The Chair Conservative Ed Fast

Thank you.

We'll move to Ms. McCuaig for 10 minutes.

3:45 p.m.

Thérèse McCuaig As an Individual

Good afternoon.

Thank you for having me.

Thank you for inviting me to appear today.

In 1995 my 17-year-old grandson, Sylvain Leduc, his two little female cousins, 16 years old, and Sylvain's friend were kidnapped from Sylvain's home by a street gang named Ace Crew. Of that gang, the five that I know of who were in court were young offenders. The others were 18 and over.

The youths were placed in the back compartment of a Jimmy van, beaten upon, threatened, and told they would be beaten so badly that people in Ottawa would be afraid to walk the streets, and they made good on their promise. They drove them a half-hour distance away. In that car, someone kept loading and unloading a shotgun over their heads, telling them they were going to die. “Today's Wednesday; today's a good day to die”, they told the victims. In that car was a 15-year-old who was the head of the gang. He was controlling the show. He was 15 years old.

When they arrived at the building, the victims were taken out one at a time. In that car was a 25-year-old, a 24-year-old, a 19-year-old; they were the bad guys who were going to show the young ones how you deal with people who have offended you.
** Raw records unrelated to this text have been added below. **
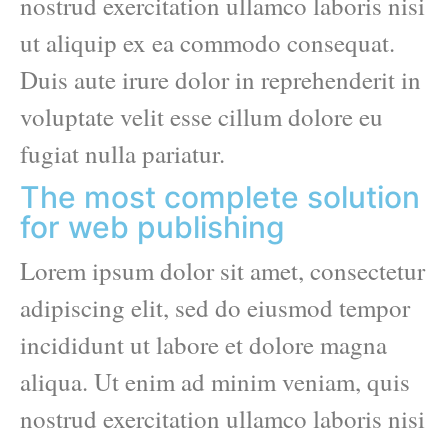
nostrud exercitation ullamco laboris nisi
ut aliquip ex ea commodo consequat.
Duis aute irure dolor in reprehenderit in
voluptate velit esse cillum dolore eu
fugiat nulla pariatur.
The most complete solution
for web publishing
Lorem ipsum dolor sit amet, consectetur
adipiscing elit, sed do eiusmod tempor
incididunt ut labore et dolore magna
aliqua. Ut enim ad minim veniam, quis
nostrud exercitation ullamco laboris nisi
They were brought in one by one, but in that apartment, in all, there were 12 people.

When the victims were brought in one by one, it was the young offenders who opened the front door and immediately tied them hand, foot, and neck, gagged them, and blindfolded them. One of the children was placed in a closet where green garbage bags had been taped up and down the walls and on the floor, to put their dead bodies into. My grandson was dragged off into the master bedroom. Another boy was placed in the washroom, and another young girl was dragged into the master bedroom with my grandson.

They took turns, many of them--sometimes two, sometimes three at a time--beating Sylvain to death. While some were doing that, others were burning my niece with a curling iron set on high. They burned the back of her calves, the back of her knees, the back of her shoulders. Then they flipped her over and two of them removed her jeans, her panties, and two others held her legs open and a young lady held her head down while they violently raped her with this curling iron. The young girl passed out, and just as she came to, she heard Sylvain gasping for breath as he died.
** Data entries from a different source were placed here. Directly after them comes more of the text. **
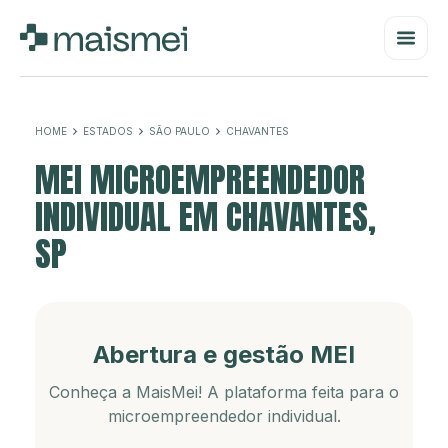
HOME
ESTADOS
SÃO PAULO
CHAVANTES
MEI MICROEMPREENDEDOR
INDIVIDUAL EM CHAVANTES,
SP
Abertura e gestão MEI
Conheça a MaisMei! A plataforma feita para o
microempreendedor individual.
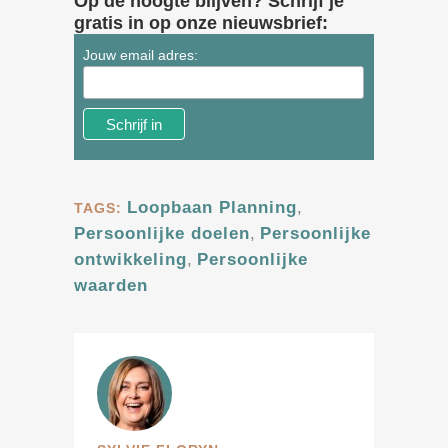
Op de hoogte blijven? Schrijf je
gratis in op onze nieuwsbrief:
Jouw email adres:
Loopbaan Planning
,
TAGS:
Persoonlijke doelen
,
Persoonlijke
ontwikkeling
,
Persoonlijke
waarden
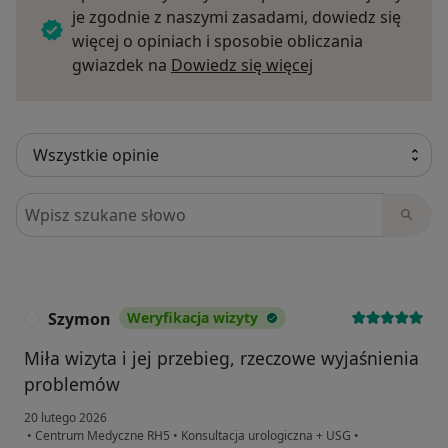
je zgodnie z naszymi zasadami, dowiedz się
więcej o opiniach i sposobie obliczania
Dowiedz się więce
gwiazdek na
Dowiedz się więcej
Szukaj w opiniach
Szymon
Weryfikacja wizyty
S
Miła wizyta i jej przebieg, rzeczowe wyjaśnienia
problemów
20 lutego 2026
•
Centrum Medyczne RH5
•
Konsultacja urologiczna + USG
•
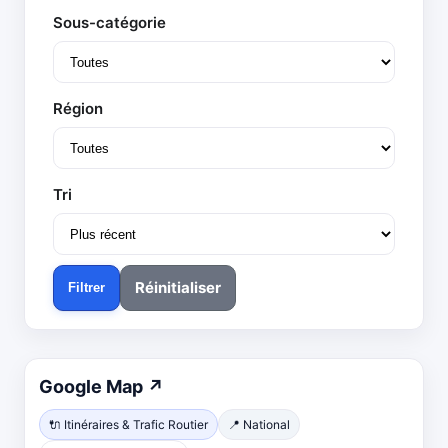
Sous-catégorie
Région
Tri
Réinitialiser
Filtrer
Ouvre
Google Map
↗
dans
🔌 Itinéraires & Trafic Routier
📍 National
un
A man who lived one floor down, thank God, had heard the children being taken in at gunpoint. He hid behind his curtain and waited until they were all brought in and he called 9-1-1. The police arrived, and when they did, all the accused ran--all 12 of them. The police managed, just through smart perception, to detain four or five of them in the lobby while the older ones ran.

It angers me so much to even think of this and to tell you this: the police would have arrived probably in time to resuscitate Sylvain, but those young people in the lobby refused to tell the police which apartment to go to, so it took 45 minutes for them to find Sylvain. By then, of course, it was too late.

The young lady was taken by ambulance to the hospital, where she remained for three months. The doctors did not know how to treat her, as they had never seen this before. A team of professionals was put together, and they managed to save her womb--her body, in other words. They saved her life.

The other young boy was in the hospital with a concussion and severe depression for a whole month. The other young lady went into psychiatric care, where she remains to this day.

These crimes were horrific, horrible, and shook up Ottawa for sure, most especially members of our families. Three families were affected. You can imagine the grief, the hate, and the rage.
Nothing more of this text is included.